Even though the lifespan of a harvest mouse is just 18 months, its days are filled with adventures. Being Europe’s smallest rodent, it is the only British mammal to have a prehensile tail, giving it the ability to grasp plant stems as it moves through long vegetation. And probably no photographer has captured these little acrobats as well as Dean Mason from Dorset, United Kingdom.
The 53-year-old has been a photographer from the age of 17. “I have been a dedicated to wildlife photography for the past 20 years and enjoyed every single second [of it],” he told Bored Panda. “Wild animals fascinate me for many reasons: It’s always challenging and I thrive on a challenge. I love the peace and tranquillity of nature and the outdoors, and I have always suffered from anxiety, so having spent 1000s of hours by myself with nature and my camera equipment, I’ve always found it to be therapeutic and calming.”
“I am the owner of Windows on Wildlife hides and harvest mice photographic workshops in Dorset, UK,” Mr. Mason said. “I breed captive-bred harvest mice and am fully licensed under the new DEFRA animal welfare legislation to do so. We offer other wildlife photographers the opportunity to photograph our harvest mice under controlled conditions, however, our mice are free to do as they please – they are never handled so never get stressed.”

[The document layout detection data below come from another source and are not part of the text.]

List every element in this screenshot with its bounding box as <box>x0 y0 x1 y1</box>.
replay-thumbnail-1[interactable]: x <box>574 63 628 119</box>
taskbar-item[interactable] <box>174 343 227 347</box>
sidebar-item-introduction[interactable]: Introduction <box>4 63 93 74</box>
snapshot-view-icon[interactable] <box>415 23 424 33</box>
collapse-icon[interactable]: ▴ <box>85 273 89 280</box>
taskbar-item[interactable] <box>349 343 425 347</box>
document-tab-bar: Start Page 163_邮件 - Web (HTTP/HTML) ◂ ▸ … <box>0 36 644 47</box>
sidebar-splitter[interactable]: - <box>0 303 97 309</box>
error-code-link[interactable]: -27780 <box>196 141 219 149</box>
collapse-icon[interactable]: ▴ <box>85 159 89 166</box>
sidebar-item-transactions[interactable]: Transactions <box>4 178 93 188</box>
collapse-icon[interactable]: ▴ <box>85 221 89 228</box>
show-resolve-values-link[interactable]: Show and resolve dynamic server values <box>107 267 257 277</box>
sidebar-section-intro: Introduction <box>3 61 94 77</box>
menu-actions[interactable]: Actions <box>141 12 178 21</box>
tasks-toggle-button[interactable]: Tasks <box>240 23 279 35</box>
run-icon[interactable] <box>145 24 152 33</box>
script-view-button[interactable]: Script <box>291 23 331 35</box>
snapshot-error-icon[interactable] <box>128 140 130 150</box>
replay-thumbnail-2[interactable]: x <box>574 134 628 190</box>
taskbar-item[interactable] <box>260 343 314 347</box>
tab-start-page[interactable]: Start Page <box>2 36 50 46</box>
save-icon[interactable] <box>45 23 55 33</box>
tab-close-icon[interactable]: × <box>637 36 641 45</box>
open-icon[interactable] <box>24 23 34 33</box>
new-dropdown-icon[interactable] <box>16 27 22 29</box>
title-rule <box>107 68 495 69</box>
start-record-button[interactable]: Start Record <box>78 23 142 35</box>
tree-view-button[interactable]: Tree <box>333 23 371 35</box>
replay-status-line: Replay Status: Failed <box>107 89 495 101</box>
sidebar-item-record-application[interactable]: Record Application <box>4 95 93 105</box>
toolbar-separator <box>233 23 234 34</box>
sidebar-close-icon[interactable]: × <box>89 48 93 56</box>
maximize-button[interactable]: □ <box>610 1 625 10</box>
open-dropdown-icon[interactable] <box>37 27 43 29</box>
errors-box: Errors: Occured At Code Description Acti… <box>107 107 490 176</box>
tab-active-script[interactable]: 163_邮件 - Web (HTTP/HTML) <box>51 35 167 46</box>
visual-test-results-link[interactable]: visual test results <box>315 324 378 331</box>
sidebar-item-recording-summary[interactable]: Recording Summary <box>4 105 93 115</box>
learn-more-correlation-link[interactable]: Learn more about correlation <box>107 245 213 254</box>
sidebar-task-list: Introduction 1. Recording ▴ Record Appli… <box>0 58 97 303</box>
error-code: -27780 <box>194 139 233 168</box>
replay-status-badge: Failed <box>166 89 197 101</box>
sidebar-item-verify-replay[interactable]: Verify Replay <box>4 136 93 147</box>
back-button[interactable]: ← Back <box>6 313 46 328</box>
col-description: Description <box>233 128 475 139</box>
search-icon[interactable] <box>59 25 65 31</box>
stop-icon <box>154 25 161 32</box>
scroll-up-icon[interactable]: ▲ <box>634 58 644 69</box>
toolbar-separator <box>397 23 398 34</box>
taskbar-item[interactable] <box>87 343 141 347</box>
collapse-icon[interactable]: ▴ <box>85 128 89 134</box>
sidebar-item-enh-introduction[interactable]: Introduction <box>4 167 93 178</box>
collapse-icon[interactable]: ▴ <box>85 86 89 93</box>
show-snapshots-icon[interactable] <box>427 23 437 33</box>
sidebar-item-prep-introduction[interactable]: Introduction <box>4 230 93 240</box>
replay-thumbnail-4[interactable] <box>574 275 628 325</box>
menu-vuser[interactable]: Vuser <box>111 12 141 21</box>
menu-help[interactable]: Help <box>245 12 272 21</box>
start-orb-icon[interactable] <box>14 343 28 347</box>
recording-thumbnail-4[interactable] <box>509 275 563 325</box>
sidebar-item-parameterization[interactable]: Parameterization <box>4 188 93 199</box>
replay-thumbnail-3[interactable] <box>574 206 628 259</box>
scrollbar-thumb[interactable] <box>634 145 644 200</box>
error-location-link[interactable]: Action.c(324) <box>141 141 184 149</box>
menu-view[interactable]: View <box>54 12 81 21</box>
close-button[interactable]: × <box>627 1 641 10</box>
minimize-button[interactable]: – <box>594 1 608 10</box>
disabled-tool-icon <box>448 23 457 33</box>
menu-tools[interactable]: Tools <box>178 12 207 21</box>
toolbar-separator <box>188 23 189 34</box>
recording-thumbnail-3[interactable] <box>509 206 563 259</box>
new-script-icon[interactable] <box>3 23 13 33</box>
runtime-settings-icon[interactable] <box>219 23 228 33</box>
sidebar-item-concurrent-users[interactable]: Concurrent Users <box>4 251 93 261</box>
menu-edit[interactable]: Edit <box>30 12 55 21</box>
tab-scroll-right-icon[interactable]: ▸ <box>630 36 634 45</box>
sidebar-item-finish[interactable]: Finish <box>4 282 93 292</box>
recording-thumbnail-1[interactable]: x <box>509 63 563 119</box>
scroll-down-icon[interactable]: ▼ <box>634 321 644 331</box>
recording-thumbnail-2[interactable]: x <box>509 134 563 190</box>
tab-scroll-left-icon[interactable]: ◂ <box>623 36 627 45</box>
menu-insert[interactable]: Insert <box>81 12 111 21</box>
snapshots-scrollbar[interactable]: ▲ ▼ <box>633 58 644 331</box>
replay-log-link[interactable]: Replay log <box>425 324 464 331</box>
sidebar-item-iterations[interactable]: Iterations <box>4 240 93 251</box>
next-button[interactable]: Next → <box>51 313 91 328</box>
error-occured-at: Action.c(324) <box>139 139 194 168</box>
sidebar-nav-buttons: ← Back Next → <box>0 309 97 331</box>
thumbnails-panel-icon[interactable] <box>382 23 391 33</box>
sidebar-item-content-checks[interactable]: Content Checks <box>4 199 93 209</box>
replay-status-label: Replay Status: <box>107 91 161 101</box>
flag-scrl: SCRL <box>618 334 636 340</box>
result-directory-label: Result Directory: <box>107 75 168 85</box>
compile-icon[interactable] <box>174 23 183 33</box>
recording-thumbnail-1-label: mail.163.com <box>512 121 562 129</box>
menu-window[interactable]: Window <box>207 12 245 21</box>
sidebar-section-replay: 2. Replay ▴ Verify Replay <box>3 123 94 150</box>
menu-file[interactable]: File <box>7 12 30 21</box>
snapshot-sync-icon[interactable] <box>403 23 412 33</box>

“The tiny mice are … natural climbers so we give them various plants, stems, flowers for them to climb upon which offers opportunities for photographic images.” Also, captive-bred harvest mice are used by many wildlife centers for displaying to the public due to their incredibly small size which makes spotting them in the wild almost impossible.
“Photographing harvest mice is fascinating. They can be incredibly quick and offer a challenge to photograph,” Mr. Mason continued. “They are incredibly acrobatic and fun to watch, always giving the aww factor! They are never shy to pose for the camera and this is why hundreds of photographers take the opportunity to visit us on our photography workshops in Dorset.”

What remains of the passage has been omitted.